I use JaCOCO to see code coverage (and use the Intellij plugin for it). I have @SneakyThrows of lombok on my code. Since @SneakyThrows does nothing but converting a checked exception to a unchecked exception, I hope it does not affect the code coverage.
However, it seems that it drops the code coverage:
I have tried to add lombok.addLombokGeneratedAnnotation = true
to my lombok.config
, but no use.
Thanks for any suggestions!
You can't ignore a certain code path, jacoco has no support for that (neither it can ignore a method). Its unit of measure, for a lack of better term, is a .class
file. Since jacoco looks at the .class
file, that is generated after lombok processor kicks in, for it - you simply have path that is un-tested.
In simpler words, jacoco
sees your file like it never had lombok annotations. So you can't "exclude" an annotation. I feel your pain - we have modules where people have enforced a very high number of coverage, and these catch blocks are un-tested, almost all the time.
Adding @Generated
with lombok.addLombokGeneratedAnnotation = true
will only work for Lombok annotations that generate whole methods. However, @SneakyThrows
will only add a try-catch
block around the code inside of the annotated method.
For example if you have following method and want to sneaky-throw the InterruptedException
from Thread::sleep
:
package com.example;
import lombok.SneakyThrows;
public class Example {
@SneakyThrows
public void someMethod() {
System.out.println("This method does a few things");
System.out.println("Like counting to 10");
for (int i = 0; i < 10; i++) {
System.out.println(i);
}
System.out.println("And waiting a second");
Thread.sleep(1000);
}
}
The generated code would look like this:
package com.example;
public class Example {
public void someMethod() {
try {
System.out.println("This method does a few things");
System.out.println("Like counting to 10");
for (int i = 0; i < 10; ++i) {
System.out.println(i);
}
System.out.println("And waiting a second");
Thread.sleep(1000L);
} catch (Throwable e) {
throw e;
}
}
}
You actually only want to ignore the try-catch
in the coverage check, not the whole method, so if Lombok added @Generated
to the whole method you will ignore more coverage than intended.

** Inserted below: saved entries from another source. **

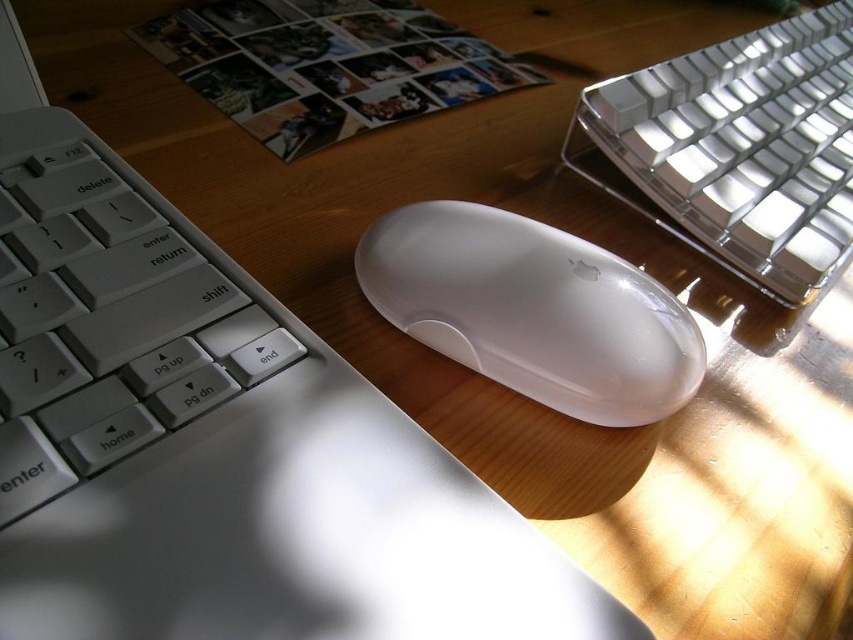 You need to place a new wireless charger that is 15 cm in diameter on your desk. Given the current arrangement with the satin silver keyboard at upper right and the satin white mouse at center, where would be the best spot to place it without overlapping either object?

The best spot would be near the lower left corner of the desk since the satin silver keyboard at upper right is larger and occupies more space, leaving the lower left area relatively open.

You are setting up a new workspace and want to ensure that your satin silver keyboard at upper right and satin white mouse at center are positioned correctly. Given their sizes, which object should you place closer to the edge of the desk to save space?

The satin white mouse at center is shorter in height than the satin silver keyboard at upper right. To save space, place the satin white mouse at center closer to the edge since it takes up less vertical space. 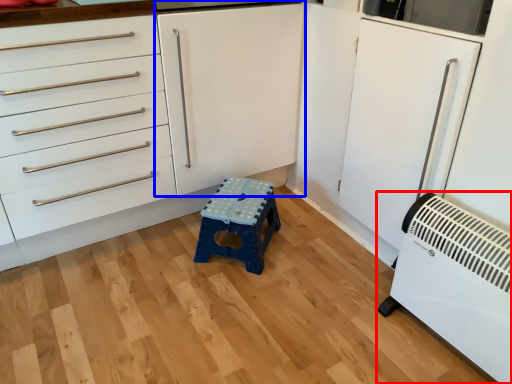 Question: Which object appears farthest to the camera in this image, home appliance (highlighted by a red box) or cabinetry (highlighted by a blue box)?

Choices:
 (A) home appliance
 (B) cabinetry

Answer: (B) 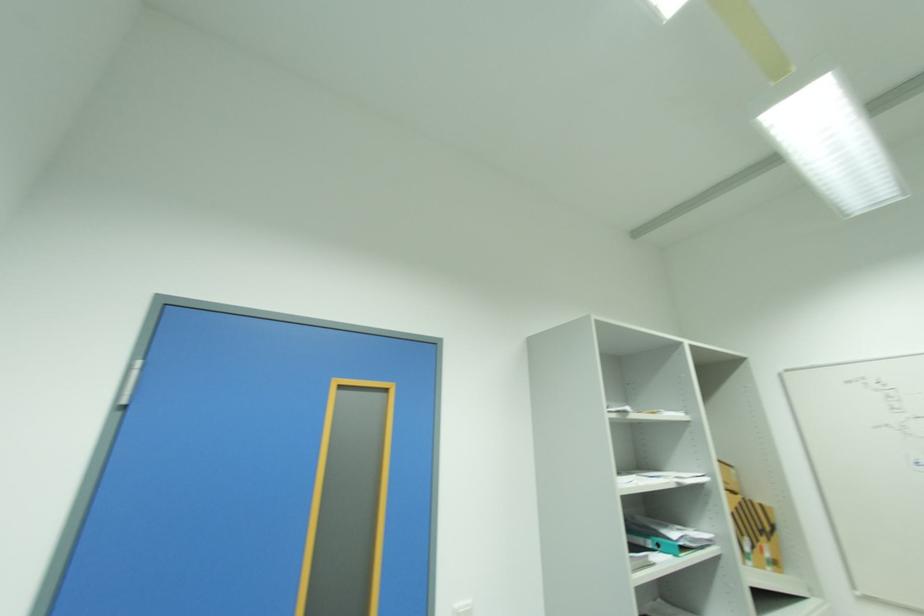 Where would you push the white light switch? Please return your answer as a coordinate pair (x, y).

(463, 594) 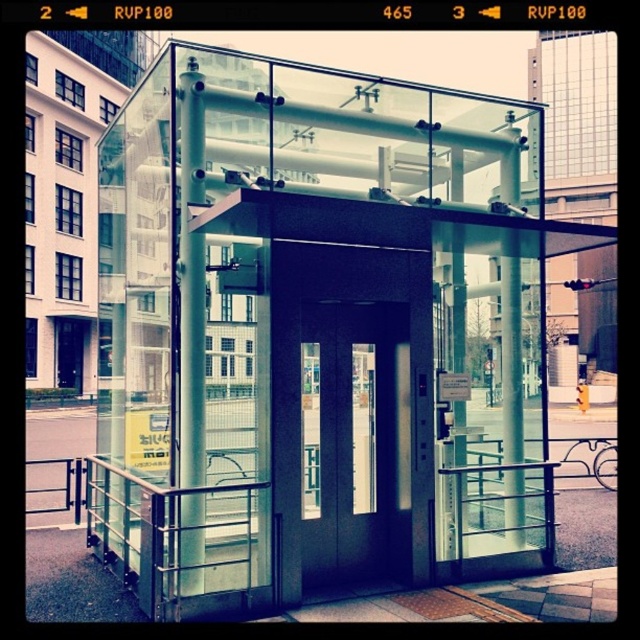 Can you confirm if transparent glass elevator at center is positioned to the left of metallic silver pole at center?

Incorrect, transparent glass elevator at center is not on the left side of metallic silver pole at center.

Can you confirm if transparent glass elevator at center is positioned above metallic silver pole at center?

Incorrect, transparent glass elevator at center is not positioned above metallic silver pole at center.

Describe the element at coordinates (314, 332) in the screenshot. I see `transparent glass elevator at center` at that location.

Where is `transparent glass elevator at center`? Image resolution: width=640 pixels, height=640 pixels. transparent glass elevator at center is located at coordinates (314, 332).

Which is more to the right, transparent glass door at center or clear glass pillar at center?

Positioned to the right is clear glass pillar at center.

Who is positioned more to the left, transparent glass door at center or clear glass pillar at center?

Positioned to the left is transparent glass door at center.

Between point (352, 301) and point (522, 480), which one is positioned behind?

The point (522, 480) is behind.

Find the location of a particular element. transparent glass door at center is located at coordinates (x=355, y=444).

Between point (195, 186) and point (518, 516), which one is positioned in front?

Point (195, 186) is more forward.

Measure the distance between metallic silver pole at center and clear glass pillar at center.

A distance of 2.68 meters exists between metallic silver pole at center and clear glass pillar at center.

The height and width of the screenshot is (640, 640). What do you see at coordinates (192, 280) in the screenshot?
I see `metallic silver pole at center` at bounding box center [192, 280].

This screenshot has height=640, width=640. What are the coordinates of `metallic silver pole at center` in the screenshot? It's located at (192, 280). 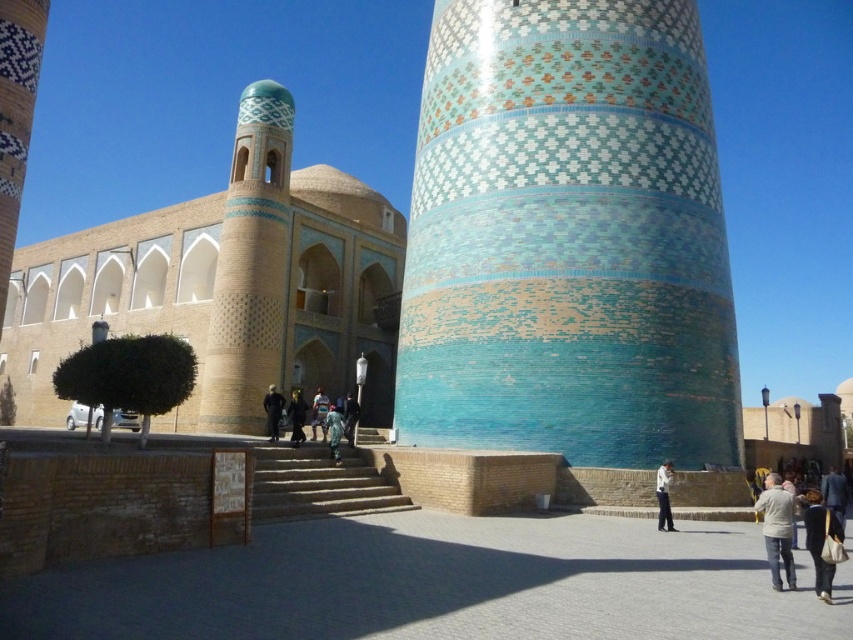 Based on the photo, you are a visitor at this historical site and want to take a photo of both the dark blue suit at lower right and the green fabric dress at center. Which of the two should you focus on first to ensure they are both in the frame?

The dark blue suit at lower right is taller than the green fabric dress at center, so you should focus on the dark blue suit at lower right first to ensure both are in the frame.

You are standing at the point marked as point (567, 237) in the image. What structure is directly beneath your feet?

The point (567, 237) is directly beneath the glazed ceramic tower at center.

You are a photographer planning to capture both the dark blue suit at lower right and the green fabric dress at center in a single frame. Which clothing item will appear bigger in the photo?

The dark blue suit at lower right will appear bigger in the photo because it is larger in size than the green fabric dress at center. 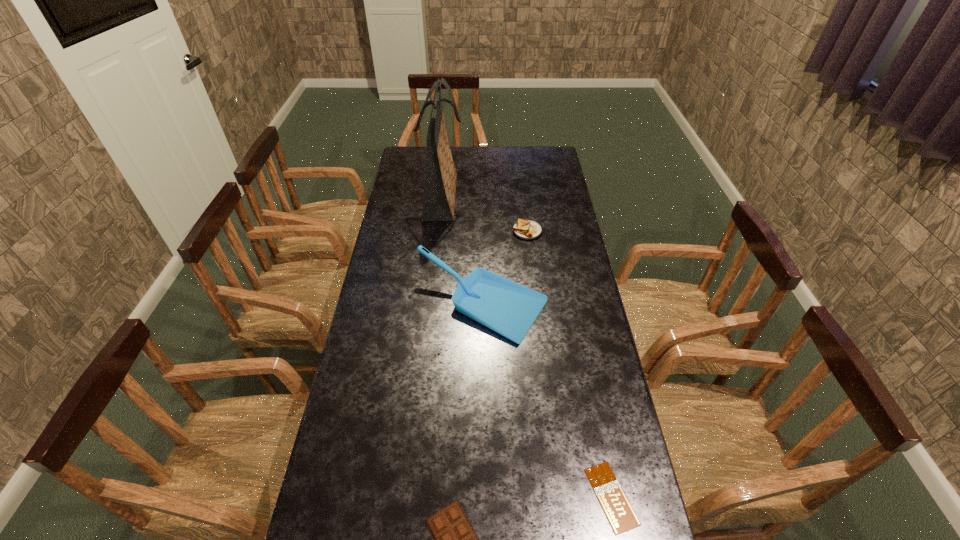 At what (x,y) coordinates should I click in order to perform the action: click on vacant region between the shorter chocolate bar and the farthest object. Please return your answer as a coordinate pair (x, y). This screenshot has width=960, height=540. Looking at the image, I should click on (527, 346).

I want to click on vacant space that's between the shortest object and the sandwich, so click(x=569, y=364).

Find the location of `free space between the farthest object and the rightmost object`. free space between the farthest object and the rightmost object is located at coordinates (527, 346).

I want to click on free area in between the second farthest object and the shortest object, so click(x=569, y=364).

What are the coordinates of `free space between the farthest object and the third farthest object` in the screenshot? It's located at (462, 251).

Locate which object ranks second in proximity to the farthest object. Please provide its 2D coordinates. Your answer should be formatted as a tuple, i.e. [(x, y)], where the tuple contains the x and y coordinates of a point satisfying the conditions above.

[(506, 307)]

Locate which object ranks fourth in proximity to the taller chocolate bar. Please provide its 2D coordinates. Your answer should be formatted as a tuple, i.e. [(x, y)], where the tuple contains the x and y coordinates of a point satisfying the conditions above.

[(440, 185)]

You are a GUI agent. You are given a task and a screenshot of the screen. Output one action in this format:
    pyautogui.click(x=<x>, y=<y>)
    Task: Click on the free space that satisfies the following two spatial constraints: 1. on the front-facing side of the shopping bag; 2. on the left side of the shortest object
    
    Given the screenshot: What is the action you would take?
    pyautogui.click(x=411, y=496)

The image size is (960, 540). I want to click on free point that satisfies the following two spatial constraints: 1. on the front-facing side of the sandwich; 2. on the right side of the farthest object, so [x=439, y=231].

Find the location of a particular element. free space that satisfies the following two spatial constraints: 1. on the back side of the third nearest object; 2. on the front-facing side of the farthest object is located at coordinates (482, 196). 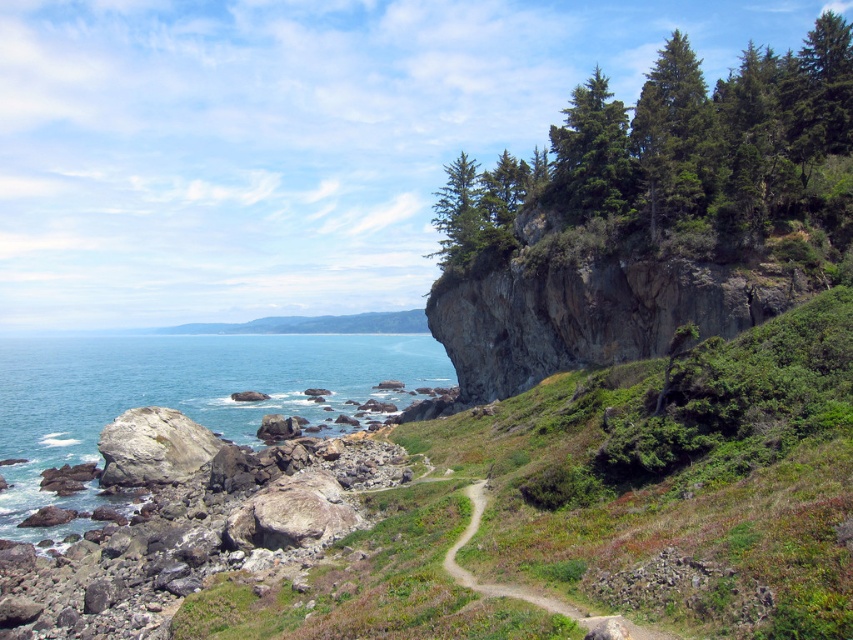 Question: Does green textured pine at upper right come in front of smooth gray rock at lower left?

Choices:
 (A) no
 (B) yes

Answer: (A)

Question: Which object is closer to the camera taking this photo?

Choices:
 (A) white rock at lower left
 (B) green textured pine at upper right
 (C) smooth gray rock at lower left
 (D) blue water at lower left

Answer: (C)

Question: Does blue water at lower left have a lesser width compared to white rock at lower left?

Choices:
 (A) no
 (B) yes

Answer: (A)

Question: Which point is closer to the camera?

Choices:
 (A) smooth gray rock at lower left
 (B) blue water at lower left
 (C) white rock at lower left
 (D) green textured pine at upper right

Answer: (A)

Question: Does smooth gray rock at lower left have a lesser width compared to blue water at lower left?

Choices:
 (A) yes
 (B) no

Answer: (A)

Question: Which object appears closest to the camera in this image?

Choices:
 (A) blue water at lower left
 (B) white rock at lower left
 (C) smooth gray rock at lower left

Answer: (C) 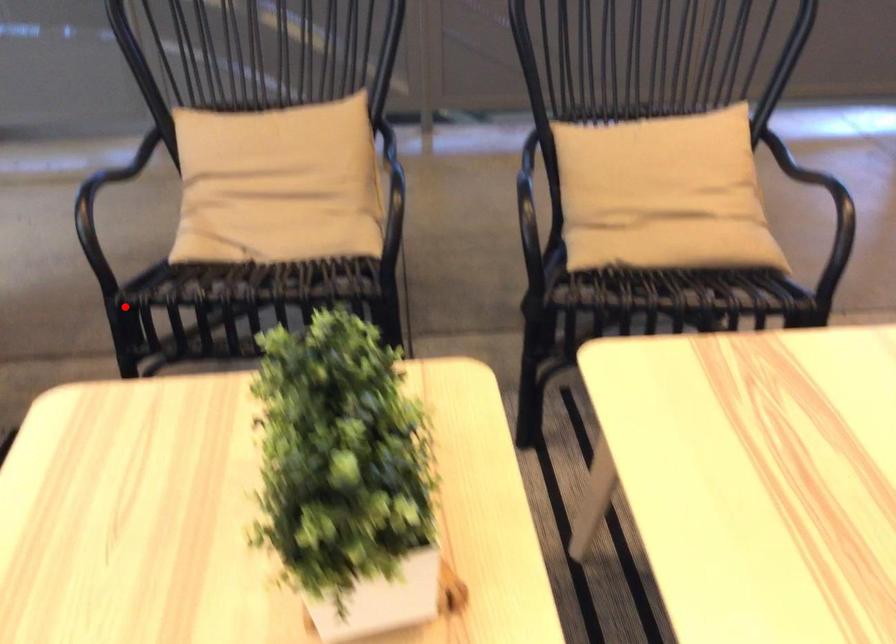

What you could do, is extracting the code that throws a checked exception to a new method and add both @Generated
and @SneakyThrows
.
package com.example;
import lombok.Generated;
import lombok.SneakyThrows;
public class Example {
public void someMethod() {
System.out.println("This method does a few things");
System.out.println("Like counting to 10");
for (int i = 0; i < 10; i++) {
System.out.println(i);
}
System.out.println("And waiting a second");
waitOneSecond();
}
@Generated
@SneakyThrows
private void waitOneSecond() {
Thread.sleep(1000);
}
}
My solution on this is to attempt to mock objectMapper
to throw an unchecked exception(eg: RuntimeException) then the code flow will jump inside to catch block(generated by Lombok) and @SneakyThrows will be covered.